The challenge then is, do we know God’s word well enough to live out the story that began thousands of years ago?

6 thoughts on “Why is Scripture a Story?

  1. calebtrimble 03/04/2014 / 3:59 pm

    I really like the idea of living out the story rather than the rules. It has always been interesting to me that God instructed the Israelites to tell His stories to their children. God’s commands were not separate from the stories. Good words.

    • Peter S. 03/06/2014 / 9:10 am

      I think the idea of retelling stories has been greatly missed in scripture. Throughout the early books of the Bible God commands people to retell the stories of deliverance. I even think that communion serves the same sort of function. We stop on a regular basis and retell the story of Christ’s sacrifice, resurrection, and return. Even to share the Gospel is to share the story of Jesus. We forget that the most important parts of our faith are found in story and not in the sections of rules. It’s like the rules are the commentary on the story not the other way around.
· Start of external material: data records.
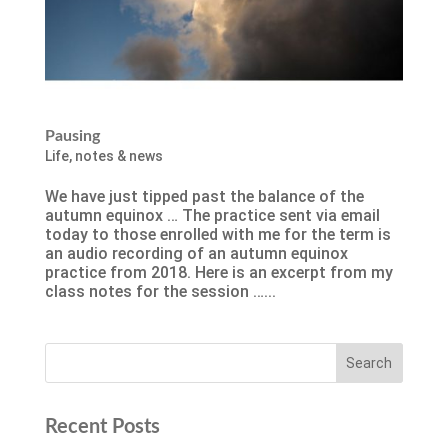
Pausing
Life
,
notes & news
We have just tipped past the balance of the
autumn equinox … The practice sent via email
today to those enrolled with me for the term is
an audio recording of an autumn equinox
practice from 2018. Here is an excerpt from my
class notes for the session …...
Recent Posts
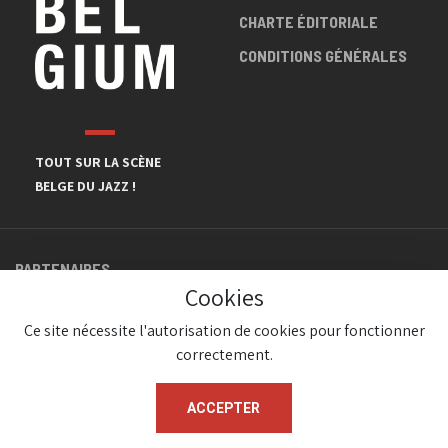
CHARTE ÉDITORIALE
CONDITIONS GÉNÉRALES
TOUT SUR LA SCÈNE
BELGE DU JAZZ !
PARTENAIRES
Cookies
Ce site nécessite l'autorisation de cookies pour fonctionner
correctement.
ACCEPTER
© JazzInBelgium 2026 ( Version 1.1.2)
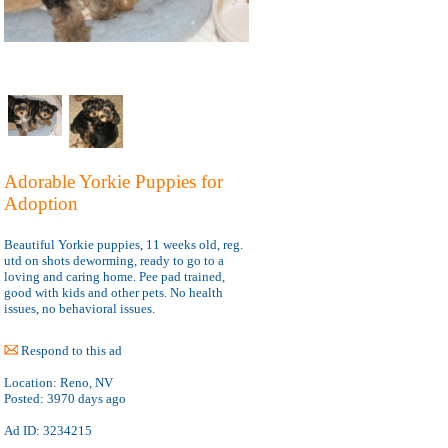
Adorable Yorkie Puppies for
Adoption
Beautiful Yorkie puppies, 11 weeks old, reg.
utd on shots deworming, ready to go to a
loving and caring home. Pee pad trained,
good with kids and other pets. No health
issues, no behavioral issues.
Respond to this ad
Location:
Reno, NV
Posted:
3970 days ago
Ad ID: 3234215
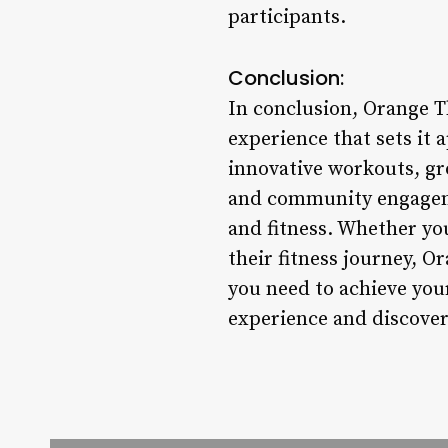
participants.
Conclusion:
In conclusion, Orange T
experience that sets it 
innovative workouts, gr
and community engageme
and fitness. Whether you
their fitness journey, 
you need to achieve you
experience and discover 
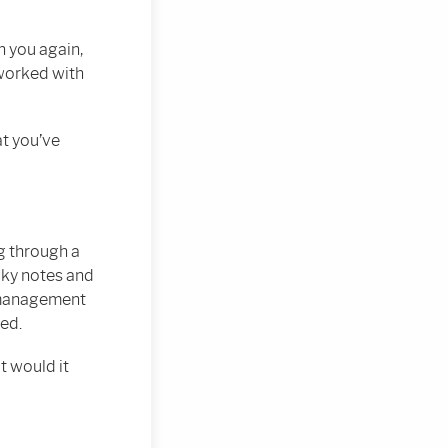
 you again,
 worked with
at you’ve
g through a
icky notes and
f management
ned.
t would it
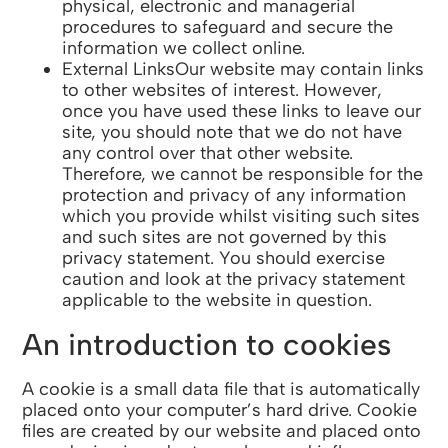
physical, electronic and managerial
procedures to safeguard and secure the
information we collect online.
External LinksOur website may contain links
to other websites of interest. However,
once you have used these links to leave our
site, you should note that we do not have
any control over that other website.
Therefore, we cannot be responsible for the
protection and privacy of any information
which you provide whilst visiting such sites
and such sites are not governed by this
privacy statement. You should exercise
caution and look at the privacy statement
applicable to the website in question.
An introduction to cookies
A cookie is a small data file that is automatically
placed onto your computer’s hard drive. Cookie
files are created by our website and placed onto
  2. jesseevans 03/13/2014 / 9:26 pm

    Rules are fundamental to understanding the story. Even in the garden there was one rule. Don’t Eat of that tree. Everything else was permissible and good. But your right, the bible is way more than do’s and don’ts. The story also makes more since with rules. Just like nature makes since with natural laws.

    • Peter S. 03/14/2014 / 10:14 am

      Yes, the story comes with rules, but many see only the rules without the story. The story is crucial. Especially, since the Gospel doesn’t come to us in rules, it comes in the Story of Jesus Christ. I am certainly not advocating for removing the rules. Jesus himself gives us the “new commandment” in John 13:34-35 to love one another as he loved us. Obedience to this commandment even marks us as his disciples. Thank you for your comment, I would never say that the Bible is without commands and directives.

      • jesseevans 03/14/2014 / 4:31 pm

        I didn’t mean to imply that you would not understand that. Any one with a decent grasp knows that “rules” are all over. Because it is clear, God has something to say about how to life life in a way that brings life. Rules when set in their context come from a God who has revealed himself to have an outside perspective of a system he created. He knows what brings life and what tears down life. His rules work, which reveals that his “rules” are wonderful. David wrote about how wonderful they were. And Jesus also gave “rules” in his sermon on the mount. Rules remind us that God knows what is good and what is not, we know what is good and bad (the wrong tree) but we have a limited perspective. God would not be good with out some help as to what we should and should not be doing.

      • Peter S. 03/16/2014 / 7:40 am

        I’m sorry, Jess. I wasn’t trying to disagree or debate you. I appreciated your comment and I was trying to agree with you that we shouldn’t forget the rules when looking at the whole story.